Working data Start Marker
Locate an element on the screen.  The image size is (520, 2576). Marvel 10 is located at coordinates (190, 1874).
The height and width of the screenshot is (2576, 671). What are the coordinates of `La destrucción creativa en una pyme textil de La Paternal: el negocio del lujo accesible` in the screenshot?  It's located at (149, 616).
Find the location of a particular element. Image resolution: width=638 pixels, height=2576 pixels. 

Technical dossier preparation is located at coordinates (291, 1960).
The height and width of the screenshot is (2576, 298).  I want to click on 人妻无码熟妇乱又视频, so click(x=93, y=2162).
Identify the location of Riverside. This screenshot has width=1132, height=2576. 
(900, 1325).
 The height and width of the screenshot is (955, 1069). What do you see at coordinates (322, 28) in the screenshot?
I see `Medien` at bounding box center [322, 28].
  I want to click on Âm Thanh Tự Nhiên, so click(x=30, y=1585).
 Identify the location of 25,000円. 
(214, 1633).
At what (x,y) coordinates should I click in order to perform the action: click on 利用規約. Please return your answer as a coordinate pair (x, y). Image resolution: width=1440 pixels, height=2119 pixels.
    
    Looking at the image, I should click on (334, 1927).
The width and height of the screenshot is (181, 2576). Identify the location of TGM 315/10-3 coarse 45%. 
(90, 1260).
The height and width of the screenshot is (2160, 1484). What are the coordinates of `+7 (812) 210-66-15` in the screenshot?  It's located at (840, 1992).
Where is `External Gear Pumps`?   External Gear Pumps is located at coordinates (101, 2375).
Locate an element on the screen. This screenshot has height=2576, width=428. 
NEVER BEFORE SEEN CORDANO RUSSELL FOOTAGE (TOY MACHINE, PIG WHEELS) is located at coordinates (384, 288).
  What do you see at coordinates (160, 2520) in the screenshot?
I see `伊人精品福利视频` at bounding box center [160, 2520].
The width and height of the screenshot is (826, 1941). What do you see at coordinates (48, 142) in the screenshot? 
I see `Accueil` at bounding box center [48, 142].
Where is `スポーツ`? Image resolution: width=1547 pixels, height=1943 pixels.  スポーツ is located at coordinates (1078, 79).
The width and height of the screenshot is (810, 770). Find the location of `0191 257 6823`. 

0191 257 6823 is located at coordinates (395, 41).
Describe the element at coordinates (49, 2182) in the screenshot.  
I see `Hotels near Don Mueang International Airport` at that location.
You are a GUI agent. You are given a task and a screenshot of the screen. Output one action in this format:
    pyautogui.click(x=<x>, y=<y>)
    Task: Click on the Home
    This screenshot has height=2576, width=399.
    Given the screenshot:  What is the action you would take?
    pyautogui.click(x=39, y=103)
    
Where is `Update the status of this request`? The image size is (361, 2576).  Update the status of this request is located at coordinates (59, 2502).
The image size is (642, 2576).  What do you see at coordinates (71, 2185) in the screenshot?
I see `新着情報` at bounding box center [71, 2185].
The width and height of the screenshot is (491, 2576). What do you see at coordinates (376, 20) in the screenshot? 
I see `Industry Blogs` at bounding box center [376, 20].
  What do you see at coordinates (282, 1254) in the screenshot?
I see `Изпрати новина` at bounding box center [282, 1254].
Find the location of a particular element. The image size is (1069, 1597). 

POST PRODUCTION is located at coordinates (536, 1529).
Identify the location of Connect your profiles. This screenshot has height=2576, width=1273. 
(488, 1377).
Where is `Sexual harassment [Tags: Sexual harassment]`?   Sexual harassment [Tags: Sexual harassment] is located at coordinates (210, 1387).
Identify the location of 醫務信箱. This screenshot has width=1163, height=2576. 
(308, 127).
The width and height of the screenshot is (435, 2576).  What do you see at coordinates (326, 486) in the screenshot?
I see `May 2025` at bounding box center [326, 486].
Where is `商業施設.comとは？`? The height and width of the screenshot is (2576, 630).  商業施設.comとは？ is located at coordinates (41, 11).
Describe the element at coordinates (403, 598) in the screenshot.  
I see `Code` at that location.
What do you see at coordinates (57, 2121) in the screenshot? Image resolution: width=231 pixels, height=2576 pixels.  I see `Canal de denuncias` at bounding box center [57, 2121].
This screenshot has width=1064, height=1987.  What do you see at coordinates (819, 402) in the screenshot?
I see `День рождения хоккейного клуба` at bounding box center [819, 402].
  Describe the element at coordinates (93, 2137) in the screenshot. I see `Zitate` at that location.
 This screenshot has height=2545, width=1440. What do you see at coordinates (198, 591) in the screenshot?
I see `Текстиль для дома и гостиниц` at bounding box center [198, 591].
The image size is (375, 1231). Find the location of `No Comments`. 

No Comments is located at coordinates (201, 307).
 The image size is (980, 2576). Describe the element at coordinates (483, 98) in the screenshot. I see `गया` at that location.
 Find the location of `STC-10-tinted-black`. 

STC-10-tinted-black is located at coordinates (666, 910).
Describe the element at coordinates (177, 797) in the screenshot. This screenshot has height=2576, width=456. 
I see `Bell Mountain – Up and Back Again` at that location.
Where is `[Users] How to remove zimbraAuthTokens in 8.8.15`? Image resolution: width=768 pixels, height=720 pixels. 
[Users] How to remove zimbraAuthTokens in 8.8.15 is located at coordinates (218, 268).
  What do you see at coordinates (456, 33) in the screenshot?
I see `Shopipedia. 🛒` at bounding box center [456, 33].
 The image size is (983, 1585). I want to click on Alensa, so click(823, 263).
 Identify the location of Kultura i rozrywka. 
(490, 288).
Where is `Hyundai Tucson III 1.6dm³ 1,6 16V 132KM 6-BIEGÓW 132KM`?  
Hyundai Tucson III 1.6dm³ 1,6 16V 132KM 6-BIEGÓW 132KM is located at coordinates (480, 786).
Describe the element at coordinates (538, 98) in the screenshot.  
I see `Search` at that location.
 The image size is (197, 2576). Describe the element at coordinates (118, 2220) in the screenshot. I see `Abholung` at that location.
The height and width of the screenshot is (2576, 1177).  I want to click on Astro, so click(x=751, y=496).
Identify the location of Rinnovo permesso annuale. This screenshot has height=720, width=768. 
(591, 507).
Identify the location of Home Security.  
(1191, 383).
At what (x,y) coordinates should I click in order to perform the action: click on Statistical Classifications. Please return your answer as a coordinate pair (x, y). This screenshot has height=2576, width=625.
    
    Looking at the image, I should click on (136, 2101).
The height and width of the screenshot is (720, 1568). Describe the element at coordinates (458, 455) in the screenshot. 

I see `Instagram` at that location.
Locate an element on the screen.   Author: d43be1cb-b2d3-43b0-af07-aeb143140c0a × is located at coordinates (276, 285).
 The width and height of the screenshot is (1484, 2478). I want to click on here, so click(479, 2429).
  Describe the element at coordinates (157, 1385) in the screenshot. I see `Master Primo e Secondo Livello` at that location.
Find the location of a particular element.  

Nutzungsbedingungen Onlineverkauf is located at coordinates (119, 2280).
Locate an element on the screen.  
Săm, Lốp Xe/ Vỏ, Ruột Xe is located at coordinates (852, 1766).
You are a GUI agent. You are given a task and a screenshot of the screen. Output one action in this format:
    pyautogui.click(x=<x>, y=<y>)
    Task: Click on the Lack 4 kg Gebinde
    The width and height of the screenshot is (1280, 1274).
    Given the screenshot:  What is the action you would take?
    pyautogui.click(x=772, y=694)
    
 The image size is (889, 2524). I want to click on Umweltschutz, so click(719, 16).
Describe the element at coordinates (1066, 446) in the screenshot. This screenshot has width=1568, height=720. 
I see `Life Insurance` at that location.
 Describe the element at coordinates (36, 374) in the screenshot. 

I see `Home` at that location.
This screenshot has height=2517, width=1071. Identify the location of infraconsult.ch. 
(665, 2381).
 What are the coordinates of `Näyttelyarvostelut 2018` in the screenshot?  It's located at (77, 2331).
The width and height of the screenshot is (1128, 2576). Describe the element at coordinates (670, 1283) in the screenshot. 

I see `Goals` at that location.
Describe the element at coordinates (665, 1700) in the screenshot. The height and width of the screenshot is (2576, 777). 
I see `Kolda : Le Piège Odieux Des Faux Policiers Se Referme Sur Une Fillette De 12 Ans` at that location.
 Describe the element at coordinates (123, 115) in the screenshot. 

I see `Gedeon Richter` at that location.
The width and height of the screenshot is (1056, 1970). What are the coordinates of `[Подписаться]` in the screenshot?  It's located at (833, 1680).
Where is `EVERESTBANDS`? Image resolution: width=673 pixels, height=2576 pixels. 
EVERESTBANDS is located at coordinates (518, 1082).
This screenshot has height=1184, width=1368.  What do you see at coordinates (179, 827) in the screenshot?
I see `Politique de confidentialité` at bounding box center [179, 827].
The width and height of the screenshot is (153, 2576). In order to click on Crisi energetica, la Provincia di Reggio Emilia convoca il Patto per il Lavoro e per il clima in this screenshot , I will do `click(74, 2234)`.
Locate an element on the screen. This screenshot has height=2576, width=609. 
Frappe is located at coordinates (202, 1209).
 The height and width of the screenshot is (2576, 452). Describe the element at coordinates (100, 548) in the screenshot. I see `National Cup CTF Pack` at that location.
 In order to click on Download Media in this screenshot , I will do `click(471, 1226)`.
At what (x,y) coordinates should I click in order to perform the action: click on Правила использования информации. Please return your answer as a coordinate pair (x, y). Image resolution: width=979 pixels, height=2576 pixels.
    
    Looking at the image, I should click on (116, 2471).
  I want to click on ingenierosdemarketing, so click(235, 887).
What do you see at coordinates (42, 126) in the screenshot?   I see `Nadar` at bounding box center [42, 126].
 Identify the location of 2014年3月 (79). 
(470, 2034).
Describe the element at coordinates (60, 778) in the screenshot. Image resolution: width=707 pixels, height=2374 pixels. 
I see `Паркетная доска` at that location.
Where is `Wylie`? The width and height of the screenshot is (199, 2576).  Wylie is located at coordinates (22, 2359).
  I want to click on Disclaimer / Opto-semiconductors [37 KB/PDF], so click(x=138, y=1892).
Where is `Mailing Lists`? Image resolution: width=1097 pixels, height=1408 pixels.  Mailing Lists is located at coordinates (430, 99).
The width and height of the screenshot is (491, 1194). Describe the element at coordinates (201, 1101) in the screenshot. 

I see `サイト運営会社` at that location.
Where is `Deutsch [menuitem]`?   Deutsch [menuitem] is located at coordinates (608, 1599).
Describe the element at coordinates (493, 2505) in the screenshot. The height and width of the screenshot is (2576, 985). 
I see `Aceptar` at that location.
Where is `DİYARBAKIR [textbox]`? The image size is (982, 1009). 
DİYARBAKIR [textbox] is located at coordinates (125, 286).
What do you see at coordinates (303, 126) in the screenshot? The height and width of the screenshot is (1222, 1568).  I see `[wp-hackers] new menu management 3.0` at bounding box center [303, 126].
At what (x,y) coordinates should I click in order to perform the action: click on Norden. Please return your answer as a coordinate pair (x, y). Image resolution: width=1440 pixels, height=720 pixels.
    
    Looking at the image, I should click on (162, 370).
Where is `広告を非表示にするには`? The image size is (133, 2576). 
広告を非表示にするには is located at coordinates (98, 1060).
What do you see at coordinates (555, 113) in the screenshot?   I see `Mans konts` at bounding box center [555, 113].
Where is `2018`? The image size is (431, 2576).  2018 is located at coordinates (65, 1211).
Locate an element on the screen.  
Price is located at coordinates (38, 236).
Working data End Marker
What to produce:
When the entries above show the word "will" in a line, copy that line out.

Your solution:
The width and height of the screenshot is (153, 2576). In order to click on Crisi energetica, la Provincia di Reggio Emilia convoca il Patto per il Lavoro e per il clima in this screenshot , I will do `click(74, 2234)`.
 In order to click on Download Media in this screenshot , I will do `click(471, 1226)`.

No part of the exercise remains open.